I recently came across an article in Forbes on the salaries of Data Scientists. The piece summarized findings from the just-published 5th-annual Burtch Works Study: Salaries of Data Scientists. The study is generally well-done, providing insight into trends and breakdowns of compensation for Data Science professionals.
I like that Burtch Works contrasts Data Science (DS) with Predictive Analytics (PA), limiting its focus to DS. For Burtch Works, the two disciplines share quantitative and analytics skills. What distinguishes DS from PA are the emphases of the former on more complicated data and computation. I agree with BW that data and computation are critical for DS, even as some industry influencers equate Data Science with Modeling and Machine Learning.
My take on the purview of DS is actually a bit more expansive than Burtch Works’, with Data Science-defining categories Technology/Computing, Quantitative Methods/Models, Substance/Business, and Science/Research Methodology. Technology/Computing and Quantitative Methods/Models are similar to Burtch Works’ Computer Science/Coding/Unstructured Steaming Data and Quantitative Skills/Analyze Data respectively. Implicit in the Burtch Works’ scheme for gleaning insights is my Substance/Business. My Science/Research Methodology that includes knowledge of Research Methodology/Design, and both expertise in the conduct of research and the delivery of readily shareable and reproducible results, is perhaps a step beyond.

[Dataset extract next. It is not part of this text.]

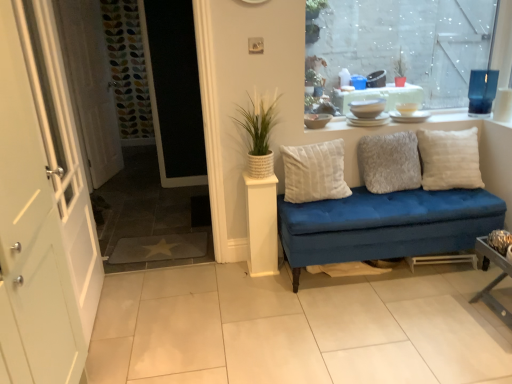 This screenshot has height=384, width=512. I want to click on free space in front of white matte pedestal at center, marked as the first table in a left-to-right arrangement, so click(x=265, y=279). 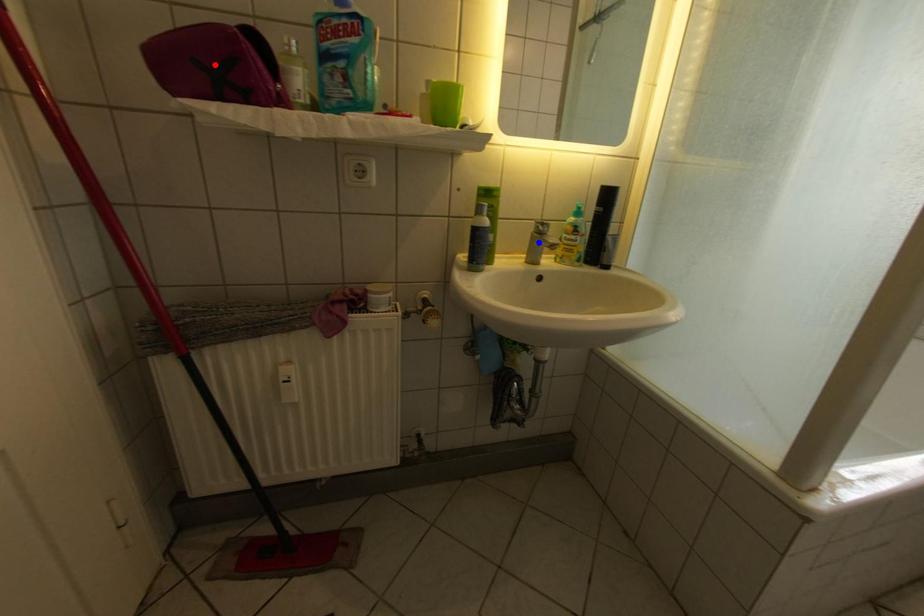 Question: Which of the two points in the image is closer to the camera?

Choices:
 (A) Blue point is closer.
 (B) Red point is closer.

Answer: (B)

One complaint I have about most industry surveys is the lack of evidence that the sample represents the population of interest and, in the absence of random sampling, redresses sources of selection bias. It’d certainly be nice to understand how the BW sample of “399 of the approximately 4,000 Data Scientists with whom Burtch Works maintains contact” represents the 4000 on axes such as geography, age, and experience. Are there biases in the sample revolving on the selection criteria that: “Professionals were included in the sample only if (1) they satisfied Burtch Works’ criteria for Data Scientists, and (2) Burtch Works obtained complete information about that individual’s compensation, demographic, and job characteristics.” Alas, it seems I include a paragraph like this one in every survey review blog I write.

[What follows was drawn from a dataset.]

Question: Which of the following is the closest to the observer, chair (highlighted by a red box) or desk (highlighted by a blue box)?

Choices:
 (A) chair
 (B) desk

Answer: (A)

A report analysis that caught my eye was a comparison of Data Scientist salaries on the intersection of experience and education, with experience levels of 1-3 years, 4-8 years, and 9+ years, and educational attainment of Masters vs PhD. Not surprisingly, there’s an over 25% difference in median salary by category of advancing experience, along with a consistent differential between Masters and PhD of roughly 10%. Makes sense to me: obviously, experience is critical and PhD’s may well bring more of the Science/Research Methodology component of DS to the table from the get-go than do most Masters-trained practitioners.
The educational difference findings don’t imply, though, as more than a few of my LinkedIn connections have suggested, that PhD Data Scientists out-earn Masters peers over the course of their careers. In fact, you could make a persuasive argument that the opposite is likely true.
Figuring conservatively, it takes 2 years to earn a Masters and 5 to complete a PhD. Consider identical twins who start grad school at 22 years of age. M will complete her schooling and enter the job market at 24, while P will be studying until she’s 27. M thus gets a 3-year head start on P in the Data Science job market, where she’s not only drawing a salary while P isn’t, she’s also gaining important experience that will elevate her to the next level 3 years sooner than P. And M’s compensation with 3 year’s experience at age 27 will exceed P’s starting comp. If both then progress on “average”, P may never catch up in career compensation to M, even with an annual 10% PhD differential.
On the other hand, with her PhD, P may be more skilled and progress more rapidly than M, exceeding M’s career compensation in time. Unfortunately, we cannot draw any conclusion on this possibility from the survey. Much as some might conjecture, the question of career earnings for Master vs PhD-trained Data Scientists cannot be resolved with the Burtch Works’ data.
My cautions with this are 2-fold: first, the Data Scientist must be methodologically rigorous in formulating her theories relating to the areas of inquiry. And second, she must implement a design and gather data that can conclusively support resolving the hypotheses derived from those theories. She cannot speak louder than her data permits.
When all’s said and done, it may well be the rigorous Science/Research Methodology that most differentiates Data Scientists and drives compensation.